Sheikh Mohammed is determined to win a Kentucky Derby. When he can't develop contenders, he buys them. Oh, it's good to be sheikh.

"I always said to Bobby, find us a Derby horse. So last year he calls and says he's found a horse, didn't say Derby horse, but he says he's found a horse and he's only letting me and Louie in, are you interested?" said Torre.

Torre said yes and didn't ask how much. Frankel retained 60 percent, Torre and Lazzinnaro 20 percent each. In Vineyard Haven's second race for the partnership, he won the $250,000 Grade I Hopeful Stakes. Then he won the $400,000 Grade I Champagne Stakes hours before Torre and the Dodgers clinched the first round of the playoffs. A champagne daily-double.

It also was the last time Vineyard Haven would race in Torre's name. The sheikh called. Frankel turned down $8 million, then $10 million. But Sheikh Mohammed doesn't take no for an answer.

"We weren't thinking of the money, we were thinking of the excitement of the Derby," said Torre. "Then they offered $12 million and you start thinking how much money that is. Bobby sold him. The next day, he had seller's remorse."

Torre was re-introduced to racing by bench coach Don Zimmer in 1996. A $300 "investment" became a $600 profit and "that was the end of my life," Torre joked.

Through Zimmer, Torre met the trainer Richard Dutrow Sr., then his son, Richard Dutrow Jr. (Big Brown's trainer) and through him, Frankel. Torre said he has a "comfortable friendship" with Frankel, who visits Torre whenever and wherever the baseball and racing schedules intersect. Both were reared in New York and are only one year apart in age.
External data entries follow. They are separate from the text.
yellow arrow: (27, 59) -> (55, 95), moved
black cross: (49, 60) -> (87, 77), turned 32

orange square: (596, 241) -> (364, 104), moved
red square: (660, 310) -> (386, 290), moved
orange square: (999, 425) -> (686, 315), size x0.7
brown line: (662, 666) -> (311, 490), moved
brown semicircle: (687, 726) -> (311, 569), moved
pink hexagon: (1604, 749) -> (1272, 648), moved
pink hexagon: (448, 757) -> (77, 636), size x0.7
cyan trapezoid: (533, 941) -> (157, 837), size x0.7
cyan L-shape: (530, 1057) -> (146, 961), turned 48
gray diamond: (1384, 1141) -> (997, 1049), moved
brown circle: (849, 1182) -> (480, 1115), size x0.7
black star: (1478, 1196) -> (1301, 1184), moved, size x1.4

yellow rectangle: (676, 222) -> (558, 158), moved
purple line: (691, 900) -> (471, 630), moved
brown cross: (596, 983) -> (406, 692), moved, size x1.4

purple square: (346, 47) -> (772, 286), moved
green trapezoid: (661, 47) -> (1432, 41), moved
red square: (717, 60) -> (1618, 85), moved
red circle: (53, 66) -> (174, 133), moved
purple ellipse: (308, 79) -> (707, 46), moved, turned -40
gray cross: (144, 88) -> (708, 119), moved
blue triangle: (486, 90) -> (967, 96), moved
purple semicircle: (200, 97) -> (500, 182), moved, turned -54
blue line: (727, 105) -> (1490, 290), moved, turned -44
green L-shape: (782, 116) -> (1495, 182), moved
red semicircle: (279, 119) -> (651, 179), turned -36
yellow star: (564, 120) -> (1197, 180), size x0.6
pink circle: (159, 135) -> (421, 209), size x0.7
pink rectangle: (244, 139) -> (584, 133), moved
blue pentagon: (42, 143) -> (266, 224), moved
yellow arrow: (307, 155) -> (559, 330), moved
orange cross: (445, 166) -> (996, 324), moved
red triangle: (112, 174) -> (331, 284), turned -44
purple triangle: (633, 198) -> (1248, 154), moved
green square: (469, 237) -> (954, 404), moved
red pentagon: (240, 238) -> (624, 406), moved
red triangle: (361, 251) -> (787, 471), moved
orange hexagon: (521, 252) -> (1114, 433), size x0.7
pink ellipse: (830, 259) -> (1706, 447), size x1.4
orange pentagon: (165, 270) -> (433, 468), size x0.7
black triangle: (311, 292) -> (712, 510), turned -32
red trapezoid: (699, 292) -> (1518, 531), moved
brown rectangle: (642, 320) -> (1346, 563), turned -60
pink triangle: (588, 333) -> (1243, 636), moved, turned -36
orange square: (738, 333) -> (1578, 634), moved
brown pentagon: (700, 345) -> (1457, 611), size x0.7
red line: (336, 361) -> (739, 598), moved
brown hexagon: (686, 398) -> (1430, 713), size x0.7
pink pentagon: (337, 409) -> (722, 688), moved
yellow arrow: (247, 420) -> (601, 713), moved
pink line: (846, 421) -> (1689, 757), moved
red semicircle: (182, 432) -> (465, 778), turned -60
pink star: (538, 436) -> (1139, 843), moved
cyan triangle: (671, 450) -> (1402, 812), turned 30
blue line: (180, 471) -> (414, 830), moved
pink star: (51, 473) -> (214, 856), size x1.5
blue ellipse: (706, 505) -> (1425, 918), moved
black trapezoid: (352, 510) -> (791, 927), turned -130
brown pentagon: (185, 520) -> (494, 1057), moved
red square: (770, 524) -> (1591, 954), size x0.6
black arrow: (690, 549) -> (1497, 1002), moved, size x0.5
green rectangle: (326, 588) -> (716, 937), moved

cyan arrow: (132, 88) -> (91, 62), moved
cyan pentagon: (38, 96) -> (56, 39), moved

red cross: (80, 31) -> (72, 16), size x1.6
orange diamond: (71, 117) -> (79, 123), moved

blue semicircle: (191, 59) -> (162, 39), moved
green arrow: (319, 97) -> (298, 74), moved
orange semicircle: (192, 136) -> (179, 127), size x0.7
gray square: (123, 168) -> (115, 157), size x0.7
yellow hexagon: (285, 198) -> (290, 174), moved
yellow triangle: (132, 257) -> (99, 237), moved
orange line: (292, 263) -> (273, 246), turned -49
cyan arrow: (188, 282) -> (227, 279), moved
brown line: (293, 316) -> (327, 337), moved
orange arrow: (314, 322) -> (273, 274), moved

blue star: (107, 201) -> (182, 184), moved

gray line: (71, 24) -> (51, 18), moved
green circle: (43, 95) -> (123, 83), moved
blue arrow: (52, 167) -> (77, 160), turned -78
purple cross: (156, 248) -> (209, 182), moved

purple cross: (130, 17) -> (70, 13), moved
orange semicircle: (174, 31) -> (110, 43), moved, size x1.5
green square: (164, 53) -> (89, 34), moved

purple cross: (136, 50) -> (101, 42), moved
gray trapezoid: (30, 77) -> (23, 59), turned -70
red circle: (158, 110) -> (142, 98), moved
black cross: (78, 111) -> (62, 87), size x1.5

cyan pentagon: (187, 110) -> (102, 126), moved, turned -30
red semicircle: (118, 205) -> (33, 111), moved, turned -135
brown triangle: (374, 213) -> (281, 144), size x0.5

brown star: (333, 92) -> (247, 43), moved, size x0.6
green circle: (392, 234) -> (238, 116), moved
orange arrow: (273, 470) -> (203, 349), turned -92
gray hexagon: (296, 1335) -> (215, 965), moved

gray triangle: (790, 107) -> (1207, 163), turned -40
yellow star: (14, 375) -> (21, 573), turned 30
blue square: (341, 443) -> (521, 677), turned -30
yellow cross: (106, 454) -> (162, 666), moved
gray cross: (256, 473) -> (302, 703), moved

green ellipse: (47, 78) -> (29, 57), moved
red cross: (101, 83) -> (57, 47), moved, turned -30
The first horse Torre owned was in partnership with Mercedes dealer Bernie Schiappa. He claimed in partnership a horse for $50,000 (Sis City) who became a Grade I winner. He won the Queen's Plate, Canada's most prestigious race, in 2005 with Wild Desert.

As for Vineyard Haven, he was shipped to Dubai to prepare for the Kentucky Derby, but finished fourth in a February prep race and hasn't been seen since.

Which, to Hunsicker, raised another similarity between baseball and horse racing as he prepared for Tuesday's Draft.

"You can spend millions of dollars on an amateur ballplayer with no history of performance at this level," he said, "and the same thing in the horse business, when we pay millions of dollars on a yearling that's never had a saddle or anybody on his back."

That's why Koch, grandson of the late filmmaker and racehorse owner Howard W. Koch, said he never refers to buying thoroughbreds as an investment.

"It's a life enhancement, a diversion, something else to focus on," he said. "The highs are so high, and the lows are so low. But the highs are an adrenaline rush like nothing else in the world."

Ken Gurnick is a reporter for MLB.com. This story was not subject to the approval of Major League Baseball or its clubs.